Salió del baño con la cara resplandeciente y las manos en los bolsillos, dispuesto a encararse otra vez con las panzas metálicas. Al principio, y de eso hacía seis años, ella había sido sólo una mujer más para poblar su cama en las jóvenes noches, una compañera de juegos, sin ningún vínculo más allá de sus cuerpos solapados. Y sin previo aviso, pensó él, se empezaron a ver más, habitaron juntos también sus días; el sol colándose furtivamente por las rendijas y manchando sus pieles desnudas ya no marcaba la despedida. Y una mañana él se despertó con un anhelo recién engendrado: deseaba amanecer cada día entre las suaves lunas de sus pechos.
Cuando descendió de sus sueños del pasado a la realidad del taller, le parecía que el aceite de coche olía a “vernel”, que el ruido que le envolvía era música de los ángeles y que su jefe era una bellísima persona… hasta que aquella bella persona le escupió a la cara un “otra-vez-vagueando-joder-para-que-te-pago” y el mundo se impuso con toda su fuerza sobre su imaginación azucarada. Y recordó, las frases que le lanzaba también su novia cuando le daba por imitar el tono de su jefe “un-proyecto-común-nos-falta-un-proyecto-común”. De ninguno de los dos se podía desembarazar: de uno por necesidad –el destino no le había colocado en una familia adinerada, ni la buena suerte se le había impreso en forma de boleto- y del otro por amor. En realidad, la vida en pareja no es tan fácil, no es tan fácil, prosiguió mientras volvía a sumergirse bajo el automóvil. Él sabía, intuía –pero callaba- que entre los dos se iba colando un silencio oscuro que alimentaba la distancias, que sus juegos se hacían cada vez más fríos y sus pechos perdían calidez. En fin, meditó, necesitamos un proyecto común y…¿qué hay más común que un hijo?

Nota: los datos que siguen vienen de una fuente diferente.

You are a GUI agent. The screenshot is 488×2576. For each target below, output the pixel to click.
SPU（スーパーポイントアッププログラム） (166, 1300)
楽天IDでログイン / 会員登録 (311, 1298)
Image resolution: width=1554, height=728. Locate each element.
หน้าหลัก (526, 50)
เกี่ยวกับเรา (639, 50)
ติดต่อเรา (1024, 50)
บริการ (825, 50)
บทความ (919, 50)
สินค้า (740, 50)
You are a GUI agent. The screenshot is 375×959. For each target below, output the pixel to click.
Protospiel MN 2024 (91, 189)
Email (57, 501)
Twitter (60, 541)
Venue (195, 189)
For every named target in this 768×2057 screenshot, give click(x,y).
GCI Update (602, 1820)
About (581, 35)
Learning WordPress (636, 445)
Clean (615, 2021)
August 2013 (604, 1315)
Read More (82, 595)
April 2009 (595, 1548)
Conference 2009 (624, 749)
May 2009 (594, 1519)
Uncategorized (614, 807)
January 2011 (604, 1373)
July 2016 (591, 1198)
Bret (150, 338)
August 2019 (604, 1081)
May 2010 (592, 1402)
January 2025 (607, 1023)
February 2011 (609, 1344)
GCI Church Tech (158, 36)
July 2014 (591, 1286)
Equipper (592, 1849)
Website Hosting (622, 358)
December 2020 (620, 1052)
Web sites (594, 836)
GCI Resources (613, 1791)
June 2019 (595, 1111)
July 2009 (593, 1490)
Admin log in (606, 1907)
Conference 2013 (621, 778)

Salió del trabajo a la hora de siempre pero su aplomo habitual con su contoneo de caderas había sido sustituido por un temblor que se intuía sobre sus tacones. Al deseo de ser madre le ganó terreno un miedo inestable, que sentía crecer como mucha levadura con deseos de rebosarse sobre un cazo demasiado pequeño. Lo tenía todo en contra: no podía encararse a un despido –la idea de vivir bajo un puente no le seducía, no porque despreciara las valiosas vistas o la decoración natural, pero solía coger frío de noche y su garganta no le agradecería un espacio abierto para dormir- y a su pareja no le apetecía ser padre.
Él no se lo había dicho directamente, pero lo había leído en sus ojos aquella mañana. Siempre se lo leía todo en los ojos, como la primera vez que vio reflejado el amor en sus pupilas y ella quiso refugiarse bajo las sábanas. Por aquel entonces, ella prefería la trinchera de la cama a las batallas cotidianas, aquellas estúpidas confrontaciones por hechos nimios que introducían manchas de colores al lienzo de la vida en pareja que la rutina quería invadir con su tono ceniciento. Mientras pasaban esos paisajes por sus pensamientos, dirigió la trayectoria de sus tacones hacia la farmacia, al fin y al cabo, nada aseguraba su embarazo, las cartas aún no estaban echadas. Sintió como sus deseos la zarandeaban de un lado a otro, gritándole que debía conservar su trabajo, su vida más o menos estable, rogándole que marchara de todo aquello y se convirtiera en lo que siempre había deseado, que fuera feliz. Al salir del establecimiento, pudo ver el rosario de gotas rosas que había dibujado sobre el asfalto.